Kimberle Maro

The red light hung there, swinging on the makeshift pole, staring at him like the red beady eyes of some creature. All he wanted was to get to work, the only sanctuary he could find in his life, which was almost as makeshift as the pole
that held the only thing stopping him from escaping fast enough. The construction was only supposed to last a year, and he knew they were well past their deadline because the couple’s therapy he had every Tuesday after work was supposed to have lasted a single year, too. Slowly, he felt all the miserable thoughts in his mind catching up with him, all the dreams he had had, all the opportunities he had lost, all the expectations that were never fulfilled.
Finally! He shifted the Audi—which was now classified as “another unnecessary toy that could have been money towards a new addition to the home”—into first, second, third, and escaped across the threshold between hell and a more inviting version of it.
He walked into his job, one most aspiring businessmen would kill to have—but not him. His worst fear in life was ending up in a corporate-level career, one he had not fairly climbed the rungs to reach, and a life that was controlled by his father-in-law. But if he wanted to support his family at the mere age of 28, he had to walk through the doors of an alternative hell to escape the one back home.
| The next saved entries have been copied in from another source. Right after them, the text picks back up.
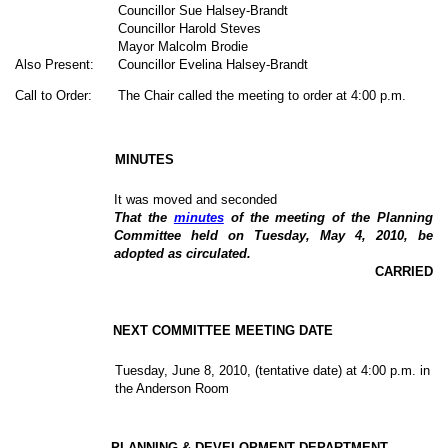
Councillor Sue Halsey-Brandt
Councillor Harold Steves
Mayor Malcolm Brodie
Also Present:
Councillor Evelina Halsey-Brandt
Call to Order:
The Chair called the meeting to order at 4:00 p.m.
MINUTES
It was moved and seconded
That the
minutes
of the meeting of the Planning
Committee held on Tuesday, May 4, 2010, be
adopted as circulated.
CARRIED
NEXT COMMITTEE MEETING DATE
Tuesday,
June 8, 2010
, (tentative date) at 4:00 p.m. in
the Anderson Room
PLANNING & DEVELOPMENT DEPARTMENT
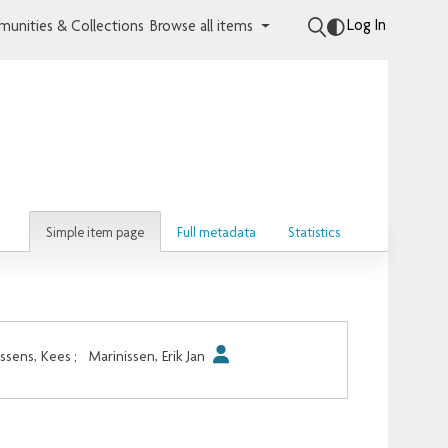
Log In
unities & Collections
Browse all items
Simple item page
Full metadata
Statistics
sens, Kees
;
Marinissen, Erik Jan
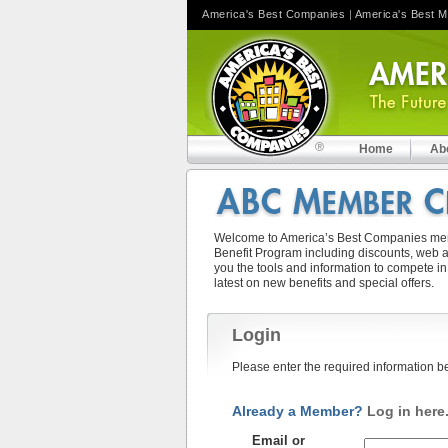
America's Best Companies
|
America's Best 
Home
Ab
Welcome to America’s Best Companies memb
Benefit Program including discounts, web ad
you the tools and information to compete in
latest on new benefits and special offers.
Login
Please enter the required information b
Already a Member?
Log in here
Email or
“Good morning, John,” said the sweet voice of his receptionist, Judy. He tried hard not to enjoy her voice, as it made him feel guilty. But he found much pleasure in talking to her. Her voice was like an escape to an uncharted island, where he daydreamed of getting lost.
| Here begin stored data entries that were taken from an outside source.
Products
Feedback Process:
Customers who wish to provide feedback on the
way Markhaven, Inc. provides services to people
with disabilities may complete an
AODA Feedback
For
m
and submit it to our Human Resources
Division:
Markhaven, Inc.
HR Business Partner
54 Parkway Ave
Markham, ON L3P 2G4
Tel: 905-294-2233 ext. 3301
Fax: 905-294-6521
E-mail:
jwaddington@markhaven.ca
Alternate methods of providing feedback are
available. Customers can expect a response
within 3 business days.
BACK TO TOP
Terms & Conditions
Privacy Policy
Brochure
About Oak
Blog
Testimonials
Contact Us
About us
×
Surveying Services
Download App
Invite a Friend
“I finished alphabetizing the merger forms for you. Can I just place them on your desk, here?” He nodded but lacked the nerve to say a single word to her. She was the one person he knew he’d always have control over, and he liked that: superiority. What most men have in the work place, in their group of friends, or within the household, he lacked. So as with every encounter with Judy, he acted like the tightly-wound colonel of a small brigade, a “Patton.”
As she placed the mergers at the corner of his desk, he watched how she bent over slightly, how her hair fell and covered the side of her face, how the loose part of her dress grazed the pen holder. Then he watched as she caught sight of a new picture on his desk. She was always so interested in his pictures, most of which were of his family. This one, however, was new. Meredith had gotten it for his birthday, a photo of her and their two children in the Outerbanks last Christmas at the in-laws’ beach retreat.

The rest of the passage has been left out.